> **Data records**:

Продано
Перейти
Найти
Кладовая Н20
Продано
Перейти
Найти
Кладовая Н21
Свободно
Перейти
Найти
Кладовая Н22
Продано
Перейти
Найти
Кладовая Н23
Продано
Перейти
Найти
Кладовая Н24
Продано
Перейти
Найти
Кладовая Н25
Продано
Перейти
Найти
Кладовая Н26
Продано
--
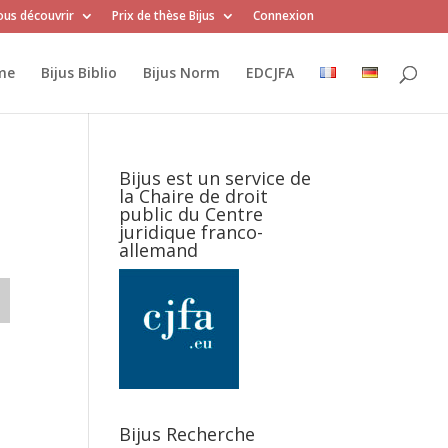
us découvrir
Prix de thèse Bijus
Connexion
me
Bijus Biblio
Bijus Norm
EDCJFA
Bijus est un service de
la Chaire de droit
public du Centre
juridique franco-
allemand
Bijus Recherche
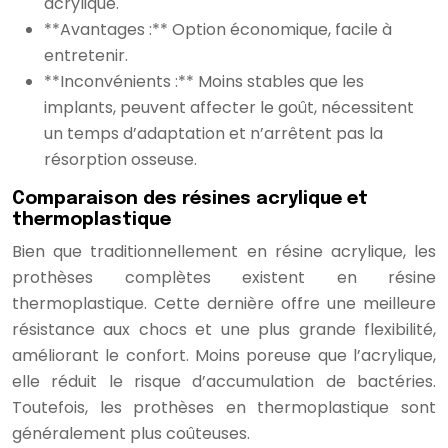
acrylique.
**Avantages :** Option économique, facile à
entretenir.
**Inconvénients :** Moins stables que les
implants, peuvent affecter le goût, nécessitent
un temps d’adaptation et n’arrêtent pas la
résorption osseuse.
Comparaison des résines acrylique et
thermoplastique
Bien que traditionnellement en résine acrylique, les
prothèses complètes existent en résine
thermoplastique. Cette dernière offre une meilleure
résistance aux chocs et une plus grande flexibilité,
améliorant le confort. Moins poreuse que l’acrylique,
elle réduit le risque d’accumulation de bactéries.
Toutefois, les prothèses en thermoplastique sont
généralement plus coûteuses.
==
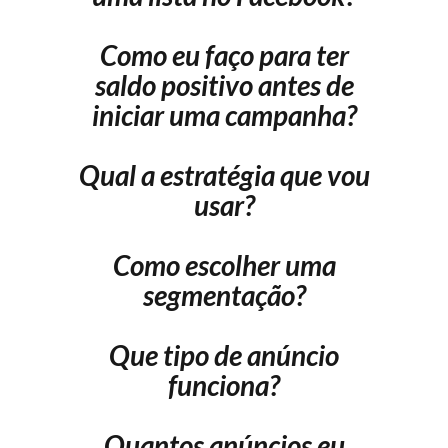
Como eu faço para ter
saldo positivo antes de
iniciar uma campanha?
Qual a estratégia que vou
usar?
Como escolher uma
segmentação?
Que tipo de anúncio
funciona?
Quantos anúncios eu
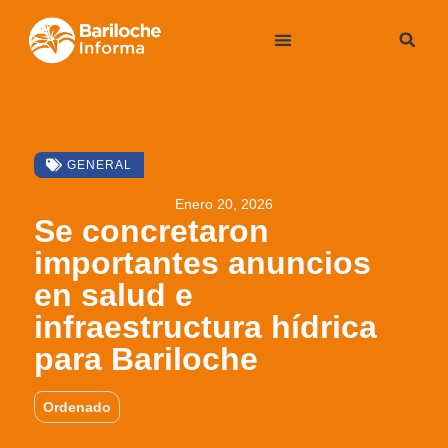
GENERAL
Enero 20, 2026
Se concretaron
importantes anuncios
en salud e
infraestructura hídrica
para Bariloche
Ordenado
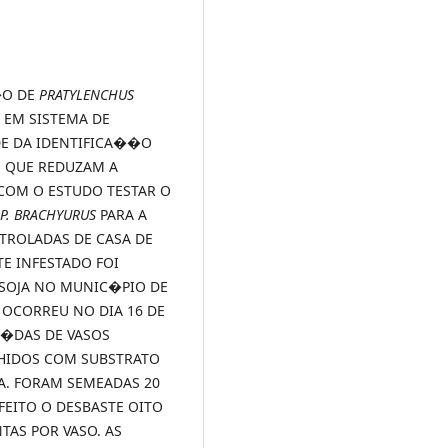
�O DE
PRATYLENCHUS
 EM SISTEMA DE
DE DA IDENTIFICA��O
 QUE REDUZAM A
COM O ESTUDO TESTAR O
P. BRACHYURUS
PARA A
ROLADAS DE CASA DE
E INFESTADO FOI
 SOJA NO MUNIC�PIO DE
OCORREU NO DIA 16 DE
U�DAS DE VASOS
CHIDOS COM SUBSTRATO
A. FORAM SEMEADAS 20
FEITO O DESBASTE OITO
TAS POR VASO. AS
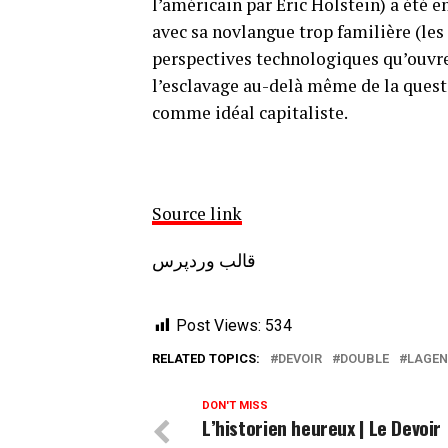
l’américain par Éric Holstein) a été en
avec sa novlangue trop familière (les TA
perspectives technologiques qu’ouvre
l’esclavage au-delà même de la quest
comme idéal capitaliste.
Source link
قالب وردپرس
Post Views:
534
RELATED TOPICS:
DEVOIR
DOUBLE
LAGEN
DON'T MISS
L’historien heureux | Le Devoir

> **Exercise goal**:
Return only the lines between the one holding "Comparaison des résines acrylique et" and the one holding "généralement plus coûteuses.", inclusive, exactly as they appear above.

> **Problem solution**:
Comparaison des résines acrylique et
thermoplastique
Bien que traditionnellement en résine acrylique, les
prothèses complètes existent en résine
thermoplastique. Cette dernière offre une meilleure
résistance aux chocs et une plus grande flexibilité,
améliorant le confort. Moins poreuse que l’acrylique,
elle réduit le risque d’accumulation de bactéries.
Toutefois, les prothèses en thermoplastique sont
généralement plus coûteuses.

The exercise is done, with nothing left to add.